Joe, chocolate means that the nose and eye rims are liver colored and not black. That's all. Even if the dog is all white, he is considered chocolate if the nose is liver colored.


----------



## dotndani (Mar 19, 2007)

and when I found out about getting a "chocolate" I was totally under the impression that is was all about color.
Duncan is still dark brown,but he is getting bits and pieces of white hair.
I wonder how he'll change.
Regardless,he has become the new love of my life and the son I never had,LOL!!!


----------



## mugsy & me (Feb 3, 2008)

Lina said:


> Joe, chocolate means that the nose and eye rims are liver colored and not black. That's all. Even if the dog is all white, he is considered chocolate if the nose is liver colored.


thanks lina!

i'm pretty sure mugsy's nose is black.


----------



## TnTWalter (May 9, 2007)

I love all the dogs [Dusty is on my 'to steal' list. LOL]....gotta say Mugsy is so cool looking...have you posted bigger pics?? I'd love to see more of the coloring. Awesome!


----------



## Ans (Jan 4, 2008)

Chocolat Hav from Belgien.
His name is Virág.

First picture he was 4 Months.
Second picture is from september 2007.

source : http://www.misamorespequenios.be/


----------



## Havtahava (Aug 20, 2006)

Lina said:


> Joe, chocolate means that the nose and eye rims are liver colored and not black. That's all. Even if the dog is all white, he is considered chocolate if the nose is liver colored.
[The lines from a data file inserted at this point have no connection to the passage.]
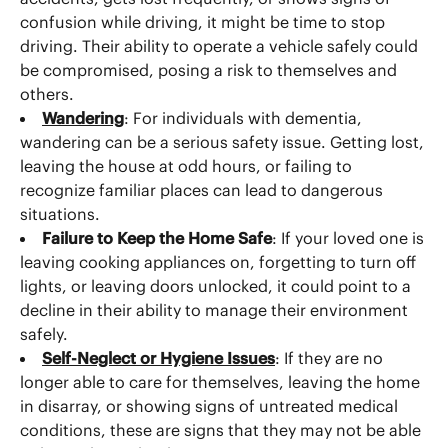
confusion while driving, it might be time to stop
driving. Their ability to operate a vehicle safely could
be compromised, posing a risk to themselves and
others.
Wandering
: For individuals with dementia,
wandering can be a serious safety issue. Getting lost,
leaving the house at odd hours, or failing to
recognize familiar places can lead to dangerous
situations.
Failure to Keep the Home Safe
: If your loved one is
leaving cooking appliances on, forgetting to turn off
lights, or leaving doors unlocked, it could point to a
decline in their ability to manage their environment
safely.
Self-Neglect or Hygiene Issues
: If they are no
longer able to care for themselves, leaving the home
in disarray, or showing signs of untreated medical
conditions, these are signs that they may not be able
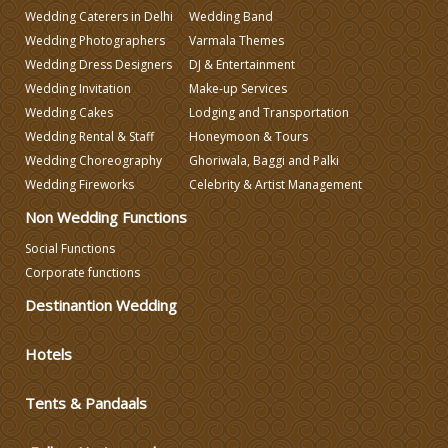
Wedding Caterers in Delhi
Wedding Band
Wedding Photographers
Varmala Themes
Wedding Planning
Wedding Dress Designers
DJ & Entertainment
Wedding Invitation
Make-up Services
Wedding Caterers in Delhi
Wedding Cakes
Lodging and Transportation
Wedding Rental & Staff
Honeymoon & Tours
Wedding Choreography
Ghoriwala, Baggi and Palki
Wedding Decorators in Delhi
Wedding Fireworks
Celebrity & Artist Management
Non Wedding Functions
Wedding Photographers
Social Functions
Corporate functions
DJ & Entertainment
Destinantion Wedding
Varmala Themes
Hotels
Tents & Pandaals
Wedding Dress Designers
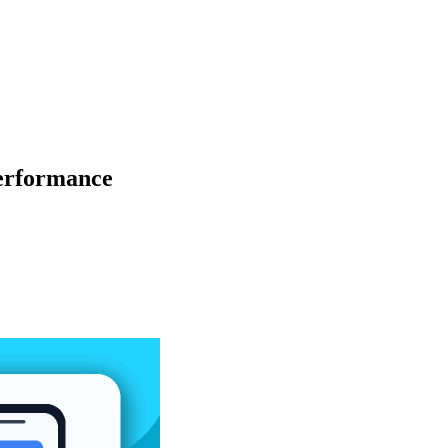
Performance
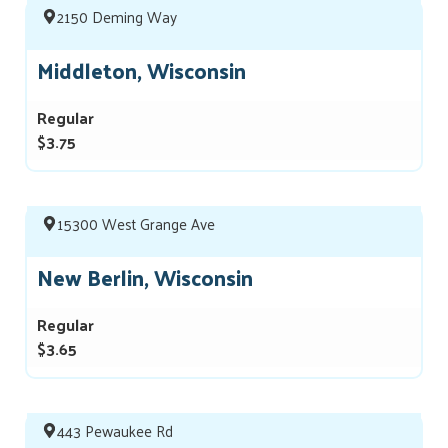
2150 Deming Way
Middleton, Wisconsin
Regular
$3.75
15300 West Grange Ave
New Berlin, Wisconsin
Regular
$3.65
443 Pewaukee Rd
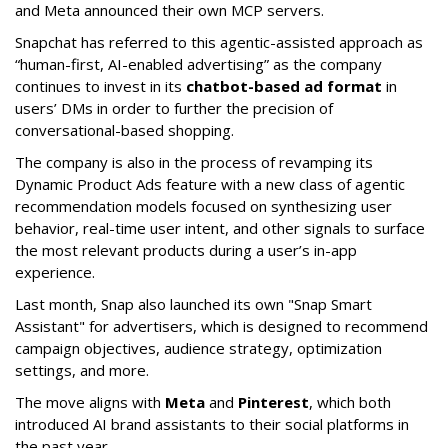
and Meta announced their own MCP servers.
Snapchat has referred to this agentic-assisted approach as
“human-first, AI-enabled advertising” as the company
continues to invest in its
chatbot-based ad format
in
users’ DMs in order to further the precision of
conversational-based shopping.
The company is also in the process of revamping its
Dynamic Product Ads feature with a new class of agentic
recommendation models focused on synthesizing user
behavior, real-time user intent, and other signals to surface
the most relevant products during a user’s in-app
experience.
Last month, Snap also launched its own "Snap Smart
Assistant" f
or advertisers, which is designed to recommend
campaign objectives, audience strategy, optimization
settings, and more.
The move aligns with
Meta
and
Pinterest
, which both
introduced AI brand assistants to their social platforms in
the past year.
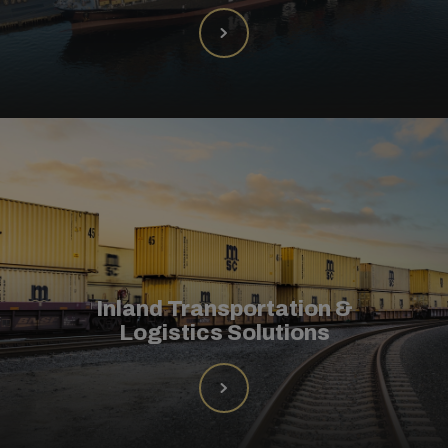
Inland Transportation &
Logistics Solutions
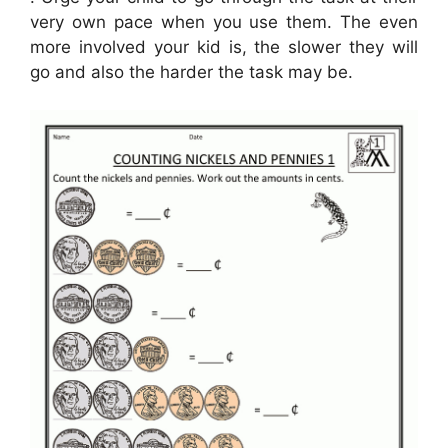
very own pace when you use them. The even
more involved your kid is, the slower they will
go and also the harder the task may be.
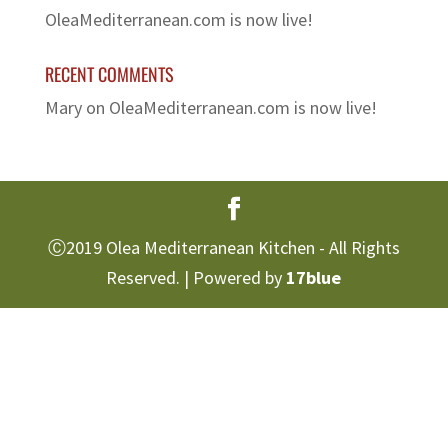
OleaMediterranean.com is now live!
RECENT COMMENTS
Mary
on
OleaMediterranean.com is now live!
Ⓒ2019 Olea Mediterranean Kitchen - All Rights
Reserved. | Powered by
17blue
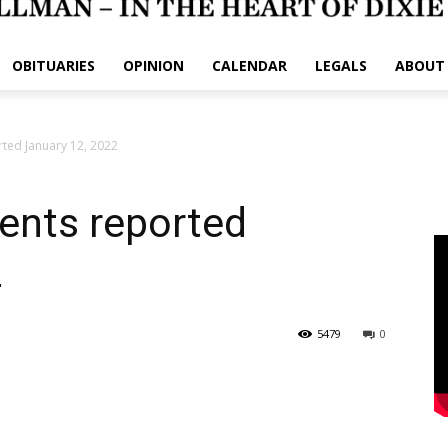
OBITUARIES
OPINION
CALENDAR
LEGALS
ABOUT
rted January 12, 2022
dents reported
2
5479
0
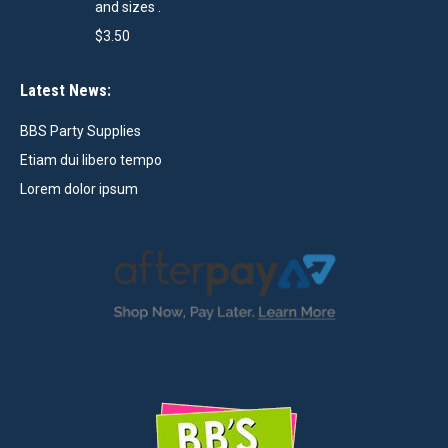
and sizes .
$
3.50
Latest News:
BBS Party Supplies
Etiam dui libero tempo
Lorem dolor ipsum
A.k.a. brown, and not grey. Only dark brown is accepted in the standard for chocolate dogs. (Just posting this because I recently had someone saying that a light grey was the same as liver.)

From the standard:
_The pigment on the eyerims is complete, solid black for all colors except for the chocolate dog which has complete solid, dark chocolate brown pigment. No other dilution of pigment is acceptable._​and 
_The pigment on the nose and lips is complete, solid black for all colors except for the chocolate dog which has complete solid, dark chocolate brown pigment. No other dilution of pigment is acceptable_.​


----------



## mugsy & me (Feb 3, 2008)

TnTWalter said:


> I love all the dogs [Dusty is on my 'to steal' list. LOL]....gotta say Mugsy is so cool looking...have you posted bigger pics?? I'd love to see more of the coloring. Awesome!


http://http://havaneseforum.com/showthread.php?t=3188

there are a few pics in this thread.

joe


----------



## trueblue (Jan 22, 2008)

*White Chocolate*

OK...well even though her pics are posted in the puppy thread, I had to post my little chocolate baby in this thread too! :biggrin1: You can see her cute little brown nose, which I have learned from all of you, is what makes her a chocolate. Doesn't look like she'll be too brown anywhere else but her face, so I'll just call her a white chocolate...


----------



## maryam187 (Jul 18, 2007)

Kim, I love your White Chocolate baby girl :baby: It looks like she stuck her mouth into chocolate sauce right before someone came to take it away from her. I CAN'T WAIT TO SEE MORE OF HER PICS!!!


----------



## mckennasedona (Feb 20, 2007)

Kim, that baby is adorable!!


----------



## havanesebyha (Apr 25, 2007)

Kim, Your baby is the cutest! I feel like I can pick her up and hug and kiss her to pieces!! I love her coloring and markings ~ Little Cricket!


----------



## dotndani (Mar 19, 2007)

Oh now that's adorable!!!!


----------



## mugsy & me (Feb 3, 2008)

what a doll!
tho the black across her mouth reminds me a little of groucho marks

her eyes are so soulful.

joe


----------



## dotndani (Mar 19, 2007)

Here's my chocolate little man!


----------



## juliav (Nov 21, 2006)

Awww those gorgeous chocolate babies. I just love the chocolates that keep their color, very beautiful!!!


----------